”後来鞍馬何逡巡 当軒下馬入錦茵”
ある解説本によると「錦茵」とは<ご婦人用の車>であると説明したいますが、此処では、前に“就中雲幕・・・・”とあることからも分かるように、虢夫人のために特別に用意された仮のテントだと思われます。だからこそ、ゆっくりとそこに到着した人の錦茵に入る様子が、
「その気勢洋洋として傍に人がいないようであった」
と、説明してあるのだと思います。
さて、此処からが起承転結の「結」の、又、その「結」の部分です。どのようにその意味を取ればいいのか、すぐには、分からないような書きぶりです。
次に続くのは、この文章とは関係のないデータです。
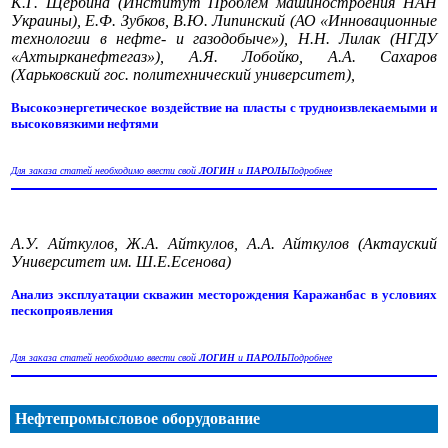
К.Г. Щербина (Институт Проблем машиностроения НАН
Украины), Е.Ф. Зубков, В.Ю. Липинский (АО «Инновационные
технологии в нефте- и газодобыче»), Н.Н. Лилак (НГДУ
«Ахтырканефтегаз»), А.Я. Лобойко, А.А. Сахаров
(Харьковский гос. политехнический университет),
Высокоэнергетическое воздействие на пласты с трудноизвлекаемыми и
высоковязкими нефтями
Для заказа статей необходимо ввести свой
ЛОГИН
и
ПАРОЛЬ
Подробнее
А.У. Айткулов, Ж.А. Айткулов, А.А. Айткулов (Актауский
Университет им. Ш.Е.Есенова)
Анализ эксплуатации скважин месторождения Каражанбас в условиях
пескопроявления
Для заказа статей необходимо ввести свой
ЛОГИН
и
ПАРОЛЬ
Подробнее
Нефтепромысловое оборудование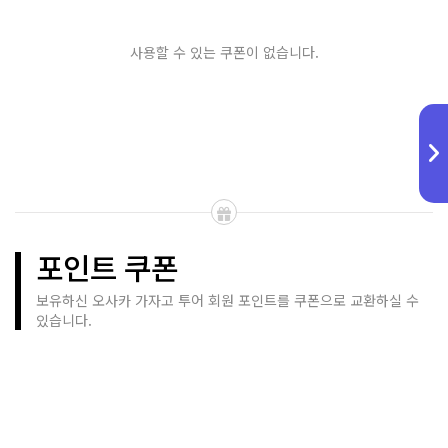
사용할 수 있는 쿠폰이 없습니다.
포인트 쿠폰
보유하신 오사카 가자고 투어 회원 포인트를 쿠폰으로 교환하실 수
있습니다.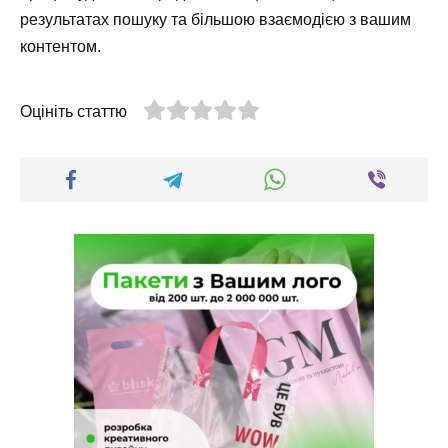
результатах пошуку та більшою взаємодією з вашим
контентом.
Оцініть статтю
その二句をどうぞ。
柳花雪落覆白蘋
青鳥飛去御紅巾
どうでしょうか。「柳花」とは、また、「青鳥」とは、杜甫はこれで何を言い表わそうとしているのでしょうか???「白蘋」とは白い浮草です。紅巾たは赤色のハンカチです。
これを私流に解釈してみます。
柳花とは、楊国忠のことで、雪のようにふんわりと何処からともなくやってきて、白蘋とは「白い浮草」のことです。虢夫人のいるテントを指しています。その中に堂々と入って行き、昔、西王母の傍に飛んできた青鳥のように「紅巾」、女性の飾り物です。それを銜え込むというのです。虢夫人との浮気を暗示しているのです。なお、この詩の解説として、中国のある説明によると、「淫亂無恥的醜行」と書いてあります。将に、京都かどこかの代議士のような破廉恥な行為を、それも白中に堂々と傍若無人の如くに行っているのです。いつかきっと何かの天罰があること間違いなしのことも暗示しています。それが白居易の「長恨歌」にある馬嵬駅の乱に発展していきます。
でも考えてみると、この時代の詩人たちは、単刀直入でなく、間接的にそのことを暗示するような廻りくどいい書き方によって、その時代の流れを端的に言い表しているのには感心させられます。